Cable News Fundraisers
Is there a similarity between cable news and the way some nonprofits operate?
Tom’s Does Your Fundraising Depend on Urgency posted last week would suggest so.
In Cable News Seth Godin wonders: “What if the fear and maiaise and anger isn’t merely being reported by cable news…
“What if it’s being caused by cable news?”
Last January in Better or Worse World? I noted that “despite the stupidity and horror we’re exposed to daily I’ve come to the conclusion that humanity is actually headed in the right direction.”
For many nonprofits there’s always “urgent need” because disease, famine, war and violence are urgent matters.
But, if we go overboard on “urgency” in our messaging, mail and email — our equivalent of cable’s Breaking News — we’re not only in danger of dulling the perspective and senses of our donors, but also our own psyches.
When our mail appears to be the equivalent of the overwrought, breathless talking heads of cable news we’re really putting short-term financial goals ahead of reality.
We owe our donors ‘importance’ and ‘accomplishments’ and perspective on the gains they help make possible. Of course, at times a sense of urgency is absolutely required. But urgent, after urgent, after time-dated-respond-within-10-days messages, delivered appeal after appeal, could result in creating the vision of a world in which donors feel their support is making no difference, no progress.
Remember, thanks in no small part to the global work of NGOs and philanthropy, empirical evidence suggests the world has become ever more virtuous in the 50+ years since the 1960s.
Statistically, for example, as I noted in January:
- In 1963 the average global life expectancy was 55 years. In 2016 it’s 71 years.
- Those of us in North America have added 10 years to our life expectancy (from 68 to 78) in the last five decades. But the biggest gains have been made in India, China, Brazil and South Korea.
- We’re not only living longer; we’re living better. In 1963 the Human Development Index, the quality of life measure compiled by the United Nations, for most developed nations was 0.48. For the poorest part of the world, sub-Saharan Africa, it was 0.11. Today for the developed world it’s 0.88 and has risen to 0.51 in sub-Saharan Africa.
- Despite the horrific battle zone and crime footage on the nightly news, casualties resulting from warfare are way down, dropping from 250 deaths per million at the start of the ‘60s to fewer than 10 deaths per million currently. Although homicide rates are a bit higher than in 1963 when they were at their lowest point in 40 years, they have been on the decline since 1991 and are nearing the low levels that existed back then.
And we seem to be making progress across a wide range of fronts and categories:
- In the ‘60s, 500 of every 100,000 people on the planet died of famine. In the past 10 years the rate has dropped to 3 in 100,000.
- Here in the US, when I began my career, millions of African Americans couldn’t vote, women couldn’t get a credit card unless their husbands or parent signed for it. Neither could they get student loans and often not even scholarships. And abortion was illegal. Millions of gay, lesbian, bisexual and transsexual Americans lived in terror of being outed. Today all that has changed or is changing for the better.
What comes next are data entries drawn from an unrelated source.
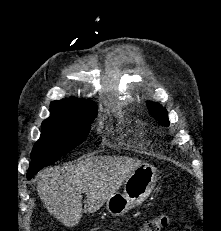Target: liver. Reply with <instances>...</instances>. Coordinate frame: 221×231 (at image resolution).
I'll use <instances>...</instances> for the list:
<instances>
[{"label": "liver", "mask_w": 221, "mask_h": 231, "mask_svg": "<svg viewBox=\"0 0 221 231\" xmlns=\"http://www.w3.org/2000/svg\"><path fill=\"white\" fill-rule=\"evenodd\" d=\"M129 157H90L73 165L47 168L39 174L37 192L45 208L67 227L82 217L83 194L90 213L98 211L131 173L141 166Z\"/></svg>", "instance_id": "obj_1"}]
</instances>
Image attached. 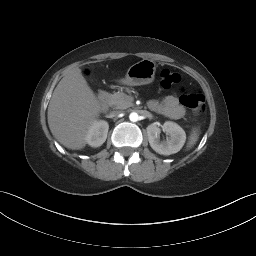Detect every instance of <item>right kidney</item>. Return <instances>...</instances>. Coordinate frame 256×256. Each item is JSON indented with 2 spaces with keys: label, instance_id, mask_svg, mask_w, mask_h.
<instances>
[{
  "label": "right kidney",
  "instance_id": "ca27d5eb",
  "mask_svg": "<svg viewBox=\"0 0 256 256\" xmlns=\"http://www.w3.org/2000/svg\"><path fill=\"white\" fill-rule=\"evenodd\" d=\"M108 129L109 125L106 121H94L86 136L87 143L92 147L101 146L106 141Z\"/></svg>",
  "mask_w": 256,
  "mask_h": 256
}]
</instances>
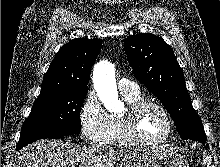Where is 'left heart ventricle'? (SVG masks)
Segmentation results:
<instances>
[{"label":"left heart ventricle","mask_w":220,"mask_h":167,"mask_svg":"<svg viewBox=\"0 0 220 167\" xmlns=\"http://www.w3.org/2000/svg\"><path fill=\"white\" fill-rule=\"evenodd\" d=\"M168 130V124L163 113L152 106L145 108L139 116L137 131L146 140L162 138Z\"/></svg>","instance_id":"1"}]
</instances>
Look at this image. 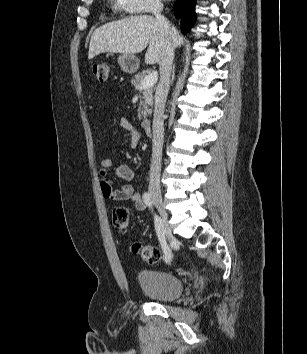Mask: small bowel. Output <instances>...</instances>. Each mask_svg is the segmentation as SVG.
<instances>
[{
    "instance_id": "small-bowel-1",
    "label": "small bowel",
    "mask_w": 307,
    "mask_h": 354,
    "mask_svg": "<svg viewBox=\"0 0 307 354\" xmlns=\"http://www.w3.org/2000/svg\"><path fill=\"white\" fill-rule=\"evenodd\" d=\"M125 131L129 134L130 145L136 146L141 139V133L133 127L131 122L123 118L118 124L113 126L109 135L116 137L120 132ZM112 169V162L109 159H104L100 165V175L102 179L100 186L104 198L113 201H127L131 202L137 210H144L146 204L141 193L137 192L134 186L130 183L123 184L116 187L113 181L107 177L108 172ZM115 175L127 182H131L135 177V172L127 165H119L115 168Z\"/></svg>"
}]
</instances>
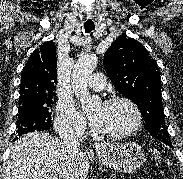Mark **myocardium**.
<instances>
[{
    "label": "myocardium",
    "instance_id": "1",
    "mask_svg": "<svg viewBox=\"0 0 183 179\" xmlns=\"http://www.w3.org/2000/svg\"><path fill=\"white\" fill-rule=\"evenodd\" d=\"M116 103H125L127 104L133 111L135 120L133 125L121 132H102L101 134L103 136L109 137V138H115V139H120V138H125L128 136H131L132 134L136 133L142 126L143 124V115L142 112L139 108V106L134 102L132 99L125 97V96H114L109 99H107L104 102V105H112Z\"/></svg>",
    "mask_w": 183,
    "mask_h": 179
}]
</instances>
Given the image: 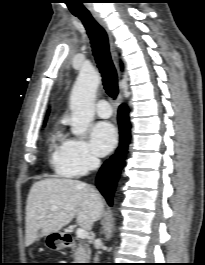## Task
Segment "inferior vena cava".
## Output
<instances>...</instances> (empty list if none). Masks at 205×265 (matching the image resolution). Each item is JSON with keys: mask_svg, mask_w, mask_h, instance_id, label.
<instances>
[{"mask_svg": "<svg viewBox=\"0 0 205 265\" xmlns=\"http://www.w3.org/2000/svg\"><path fill=\"white\" fill-rule=\"evenodd\" d=\"M99 165H100V160L98 158H96V157H91V159H90V168L96 169V168H98ZM95 260L96 261L98 260L97 256L95 257Z\"/></svg>", "mask_w": 205, "mask_h": 265, "instance_id": "inferior-vena-cava-1", "label": "inferior vena cava"}]
</instances>
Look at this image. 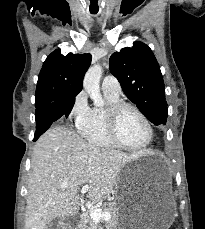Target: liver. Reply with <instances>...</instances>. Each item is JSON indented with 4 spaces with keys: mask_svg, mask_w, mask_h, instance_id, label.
<instances>
[{
    "mask_svg": "<svg viewBox=\"0 0 205 229\" xmlns=\"http://www.w3.org/2000/svg\"><path fill=\"white\" fill-rule=\"evenodd\" d=\"M137 157L87 143L66 126L51 127L34 146L25 229H47L51 220L76 214L86 183L93 202L114 193L122 168Z\"/></svg>",
    "mask_w": 205,
    "mask_h": 229,
    "instance_id": "1",
    "label": "liver"
}]
</instances>
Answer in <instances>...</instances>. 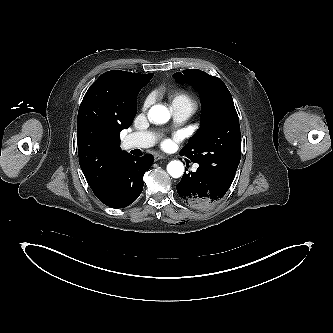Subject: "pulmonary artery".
<instances>
[{"label": "pulmonary artery", "mask_w": 333, "mask_h": 333, "mask_svg": "<svg viewBox=\"0 0 333 333\" xmlns=\"http://www.w3.org/2000/svg\"><path fill=\"white\" fill-rule=\"evenodd\" d=\"M195 110L194 106L187 104L172 105V112L176 122L185 121L189 118ZM156 136L152 132H136L127 136L126 145L129 148H148L154 145ZM197 166H194V170Z\"/></svg>", "instance_id": "obj_1"}]
</instances>
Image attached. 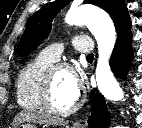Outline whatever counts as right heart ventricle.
I'll return each instance as SVG.
<instances>
[{
	"label": "right heart ventricle",
	"instance_id": "right-heart-ventricle-1",
	"mask_svg": "<svg viewBox=\"0 0 142 128\" xmlns=\"http://www.w3.org/2000/svg\"><path fill=\"white\" fill-rule=\"evenodd\" d=\"M54 61L41 53L27 63L16 79V95L18 104L28 110H43L41 92L46 70Z\"/></svg>",
	"mask_w": 142,
	"mask_h": 128
}]
</instances>
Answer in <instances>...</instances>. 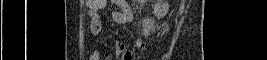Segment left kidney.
<instances>
[{"label":"left kidney","instance_id":"1","mask_svg":"<svg viewBox=\"0 0 267 60\" xmlns=\"http://www.w3.org/2000/svg\"><path fill=\"white\" fill-rule=\"evenodd\" d=\"M169 4L167 2L159 1L153 7V13L158 19L163 18L169 11Z\"/></svg>","mask_w":267,"mask_h":60}]
</instances>
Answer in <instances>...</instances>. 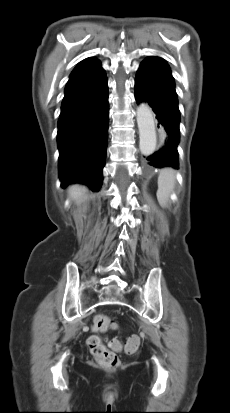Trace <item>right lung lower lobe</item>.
I'll use <instances>...</instances> for the list:
<instances>
[{
  "label": "right lung lower lobe",
  "instance_id": "right-lung-lower-lobe-1",
  "mask_svg": "<svg viewBox=\"0 0 230 413\" xmlns=\"http://www.w3.org/2000/svg\"><path fill=\"white\" fill-rule=\"evenodd\" d=\"M108 115L107 77L101 66L69 79L57 135L62 187L79 182L99 191L106 158Z\"/></svg>",
  "mask_w": 230,
  "mask_h": 413
}]
</instances>
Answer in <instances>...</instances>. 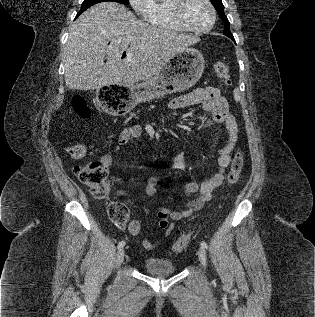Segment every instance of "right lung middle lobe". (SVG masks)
Wrapping results in <instances>:
<instances>
[{"mask_svg":"<svg viewBox=\"0 0 315 317\" xmlns=\"http://www.w3.org/2000/svg\"><path fill=\"white\" fill-rule=\"evenodd\" d=\"M106 1L117 2V3H121V4H125V5L129 4V0H84L82 5H81V10L78 13V15L81 14L82 12H84L89 7H91L97 3L106 2Z\"/></svg>","mask_w":315,"mask_h":317,"instance_id":"dd1d6c3e","label":"right lung middle lobe"}]
</instances>
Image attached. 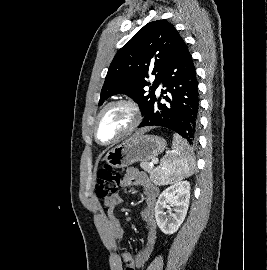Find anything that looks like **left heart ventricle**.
Segmentation results:
<instances>
[{"instance_id":"b2bd125f","label":"left heart ventricle","mask_w":267,"mask_h":270,"mask_svg":"<svg viewBox=\"0 0 267 270\" xmlns=\"http://www.w3.org/2000/svg\"><path fill=\"white\" fill-rule=\"evenodd\" d=\"M133 121L131 110L124 105L107 109L98 124V135L101 141L108 142L125 131Z\"/></svg>"}]
</instances>
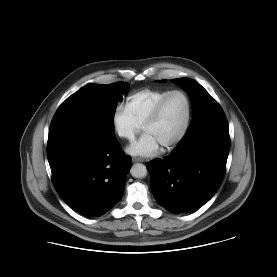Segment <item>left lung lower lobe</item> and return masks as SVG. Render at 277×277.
Wrapping results in <instances>:
<instances>
[{
  "instance_id": "obj_1",
  "label": "left lung lower lobe",
  "mask_w": 277,
  "mask_h": 277,
  "mask_svg": "<svg viewBox=\"0 0 277 277\" xmlns=\"http://www.w3.org/2000/svg\"><path fill=\"white\" fill-rule=\"evenodd\" d=\"M229 149L228 122L223 120L202 127L164 159L148 162L155 199L172 213L203 206L223 181Z\"/></svg>"
}]
</instances>
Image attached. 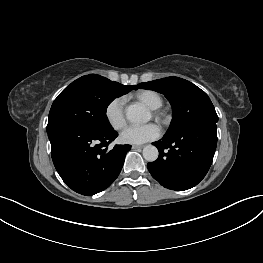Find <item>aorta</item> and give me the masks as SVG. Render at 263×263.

- Even protection of the environment, despite the threat of climate change, is moving in the right direction. I remember when I moved to Washington, DC in the ‘60s that swimming in the Potomac River was prohibited because of the threat of hepatitis. And there was no Clean Air or Clean Water Acts, No Endangered Species Act and no Environmental Protection Agency.
Of course we need to do more. Much more.
We need to remind our donors that their generosity does makes a difference on important issues. And sometimes the need is urgent. But, we’re not going to keep our donors or change the world by becoming cable news fundraisers.
Roger
Thank you for today’s uplifting reminder that our work matters and the dollars we raise make a difference!
Good dose of salts, Roger.
I wonder sometimes (well, hope) if the one-trick pony that is “the news” (as opposed to good journalism) will die of irrelevance.
The amygdala is a wonderful thing … for news operations. Built into every human brain is this organ devoted exclusively to responding to danger. “If it bleeds, it leads” is mere stimulus/response. I tell you something awful has happened. Your amygdala (a.k.a., the lizard brain) forces you to pay attention (biology 101). And I sell your attention to my advertisers.
It’s a crude racket, not devoted to the truth at all … but rather to sensation of any sort. Addicted to the irresponsible, misleading over-reportage of catastrophes for the sake of ad revenues.